▶ The input:
-------
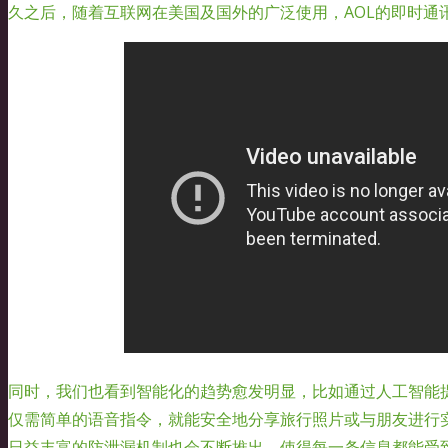
久之后，随着互联网在美国及国外的广泛使用，AOL的即时通
同时，我们也看到智能化的趋势愈发明显，比如通过人工智能
仅需简单的语音指令，就能安全地分享旅行照片或与朋友进行
日益丰富的防泄漏机制也会不断推出，使得每一条信息都能受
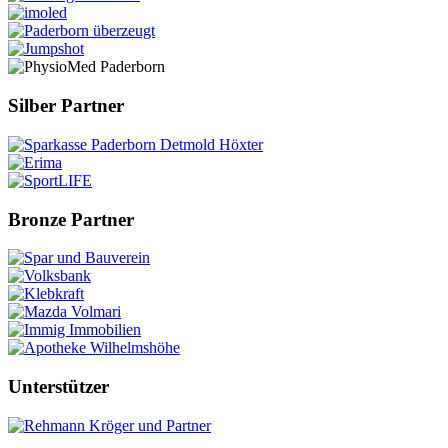
Silber Partner
Bronze Partner
Unterstützer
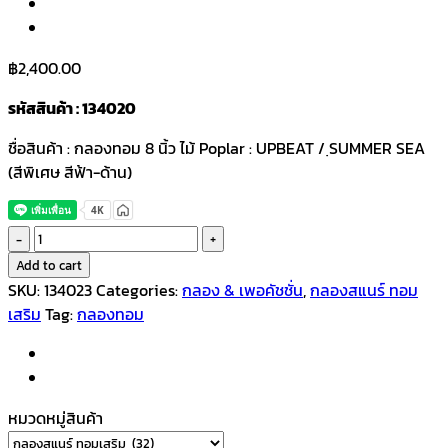
฿
2,400.00
รหัสสินค้า : 134020
ชื่อสินค้า : กลองทอม 8 นิ้ว ไม้ Poplar : UPBEAT / ฺSUMMER SEA
(สีพิเศษ สีฟ้า-ด้าน)
กลอง
ทอม
Add to cart
8
SKU:
134023
Categories:
กลอง & เพอคัชชั่น
,
กลองสแนร์ ทอม
นิ้ว
เสริม
Tag:
กลองทอม
ไม้
Poplar
:
UPBEAT
หมวดหมู่สินค้า
/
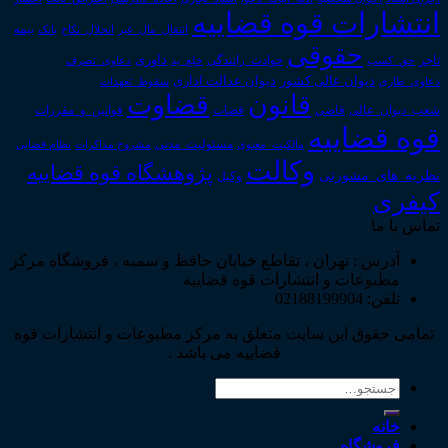
انتشارات قوه قضاییه
انتقال_مال_غیر
انحلال_نکاح
بانک
بیمه
حقوقی
داوری
تاجر
حق_کسب
حوادث_رانندگی
خلع_ید
دعاوی_تصرف
دیوان عدالت اداری
دیوان عالی کشور
سقوط_تعهدات
دعاوی_طاری
قانون
قضاوت
قوانین_و_مقررات
شعب_دیوان_عالی
قاضی
قضات
قوه قضاییه
مالکیت_معنوی
مسئولیت_مدنی
نظام قضایی
مشروح مذاکرات
وکالت
پژوهشگاه قوه قضاییه
نظریه_های_مشورتی
وکیل
کیفری
تماس با ما
آدرس : تهران ، تقاطع خیابان حافظ و سمیه ، فروشگاه مرکز
مطبوعات و انتشارات قوه قضاییه
تلفن: 02188199904
تمامی حقوق این سایت متعلق به مرکز مطبوعات و انتشارات قوه
قضاییه می باشد .
جستجو
برای:
خانه
فروشگاه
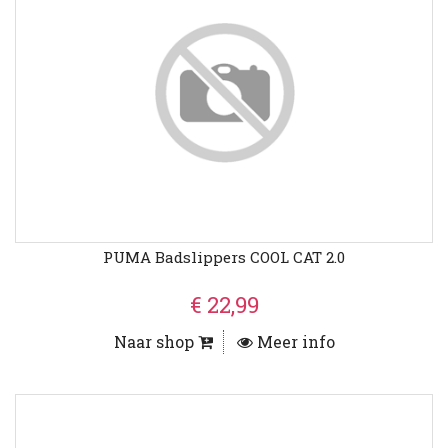
PUMA Badslippers COOL CAT 2.0
€ 22,99
Naar shop
Meer info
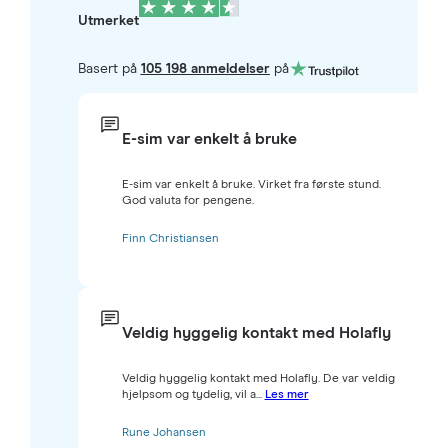
Utmerket
Basert på
105 198 anmeldelser
på
E-sim var enkelt å bruke
E-sim var enkelt å bruke. Virket fra første stund.
God valuta for pengene.
Finn Christiansen
Veldig hyggelig kontakt med Holafly
Veldig hyggelig kontakt med Holafly. De var veldig
hjelpsom og tydelig, vil a...
Les mer
Rune Johansen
-------
▶ What you have to do: With the pictures removed, return the listing above in its exact original wording.

▶ Answer:
久之后，随着互联网在美国及国外的广泛使用，AOL的即时通
同时，我们也看到智能化的趋势愈发明显，比如通过人工智能
仅需简单的语音指令，就能安全地分享旅行照片或与朋友进行
日益丰富的防泄漏机制也会不断推出，使得每一条信息都能受
Silber Partner
Bronze Partner
Unterstützer
฿
2,400.00
รหัสสินค้า : 134020
ชื่อสินค้า : กลองทอม 8 นิ้ว ไม้ Poplar : UPBEAT / ฺSUMMER SEA
(สีพิเศษ สีฟ้า-ด้าน)
กลอง
ทอม
Add to cart
8
SKU:
134023
Categories:
กลอง & เพอคัชชั่น
,
กลองสแนร์ ทอม
นิ้ว
เสริม
Tag:
กลองทอม
ไม้
Poplar
:
UPBEAT
หมวดหมู่สินค้า
/
انتشارات قوه قضاییه
انتقال_مال_غیر
انحلال_نکاح
بانک
بیمه
حقوقی
داوری
تاجر
حق_کسب
حوادث_رانندگی
خلع_ید
دعاوی_تصرف
دیوان عدالت اداری
دیوان عالی کشور
سقوط_تعهدات
دعاوی_طاری
قانون
قضاوت
قوانین_و_مقررات
شعب_دیوان_عالی
قاضی
قضات
قوه قضاییه
مالکیت_معنوی
مسئولیت_مدنی
نظام قضایی
مشروح مذاکرات
وکالت
پژوهشگاه قوه قضاییه
نظریه_های_مشورتی
وکیل
کیفری
تماس با ما
آدرس : تهران ، تقاطع خیابان حافظ و سمیه ، فروشگاه مرکز
مطبوعات و انتشارات قوه قضاییه
تلفن: 02188199904
تمامی حقوق این سایت متعلق به مرکز مطبوعات و انتشارات قوه
قضاییه می باشد .
جستجو
برای:
خانه
فروشگاه
PUMA Badslippers COOL CAT 2.0
€ 22,99
Naar shop
Meer info
Utmerket
Basert på
105 198 anmeldelser
på
E-sim var enkelt å bruke
E-sim var enkelt å bruke. Virket fra første stund.
God valuta for pengene.
Finn Christiansen
Veldig hyggelig kontakt med Holafly
Veldig hyggelig kontakt med Holafly. De var veldig
hjelpsom og tydelig, vil a...
Les mer
Rune Johansen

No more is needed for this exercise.